Showing Collections: 1 - 7 of 7
Lydia Cooke diaries
Lydia Barton Cooke was a Philadelphia Quaker who joined the Hicksites in 1828. Diary entries include prayers, poems, descriptions of domestic duties, social calls from family and friends, Quaker meetings, and discussions of the health of her husband and children. Cooke's diaries also feature religious reflections, potentially concerning the separation between Orthodox and Hicksite.
Amy Fenimore diary
Amy Fenimore was a Quaker from Philadelphia. Her diary entries largely focus on prayers and religious reflection, and many describe Quaker meetings, and births, deaths, and marriages within the Quaker community. Entries during the years 1832-1833 discuss the Hicksite-Orthodox Quaker separation.
Anne Moore journal
Anne Moore was a Quaker minister from 1738 to 1783. Journal entries detail her travels as a Quaker minister to Maryland, Pennsylvania, New York, parts of New England, and England. Entries also provide descriptions of Quaker meetings, visits from Friends, and Moore’s reflections on religion and advice for her children.
Margaret Hill Morris diary
Margaret Hill Morris was a colonial Quaker woman who lived outside of Philadelphia during the American Revolutionary War. The entries detail Morris’s experiences during the early years of the war, including her fears for her family, the movement through her town of various military groups, and her treatment of the sick and injured at surrounding military camps.

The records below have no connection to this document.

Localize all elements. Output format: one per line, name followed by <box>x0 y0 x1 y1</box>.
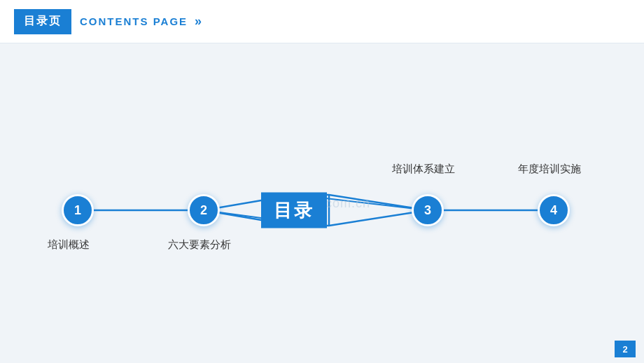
header-title: CONTENTS PAGE <box>80 15 188 27</box>
node-2: 2 <box>188 194 220 226</box>
node-3-number: 3 <box>424 203 431 218</box>
node-1-label: 培训概述 <box>48 238 90 252</box>
node-1: 1 <box>62 194 94 226</box>
center-label: 目录 <box>261 193 327 228</box>
page-number: 2 <box>615 341 636 357</box>
node-2-label: 六大要素分析 <box>168 238 231 252</box>
header-bar: 目录页 CONTENTS PAGE » <box>0 0 644 43</box>
timeline-container: 1 培训概述 2 六大要素分析 目录 3 培训体系建立 4 年度培训实施 <box>35 133 609 287</box>
node-4: 4 <box>538 194 570 226</box>
node-3: 3 <box>412 194 444 226</box>
main-content: www.zi .com.cn <box>0 43 644 363</box>
node-4-number: 4 <box>550 203 557 218</box>
node-3-label: 培训体系建立 <box>392 163 455 176</box>
header-accent: 目录页 <box>14 9 71 34</box>
node-2-number: 2 <box>200 203 207 218</box>
header-accent-text: 目录页 <box>24 14 62 29</box>
node-4-label: 年度培训实施 <box>518 163 581 176</box>
node-1-number: 1 <box>74 203 81 218</box>
header-chevron-icon: » <box>195 14 199 29</box>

Katherine T. Paxson journals
Katherine T. Paxson was a Quaker author and poet. Journal entries describe Quaker meetings, prayers and religious reflection, attendance at writing conferences and workshops, as well as visits with family and friends, and daily housework.
Ann Warder diaries
This collection includes three bound volumes of handwritten transcriptions and extracts of Ann Head Warder’s diaries, originally written between 1786 and 1789. The transcriptions were written by later family members during the 19th century. Diary entries describe Ann’s voyage to America and her travels within New York and Pennsylvania, including people she met, Quaker meetings she attended, and social calls made during her travels.
Ann Cooper Whitall diary
Ann Cooper Whitall's diary entries focus on descriptions of Quaker meetings, illnesses within her family and community, reflections on religion and the perceived failure of Whitall’s community to live up to its ideals, and discussions concerning effective child-rearing practices.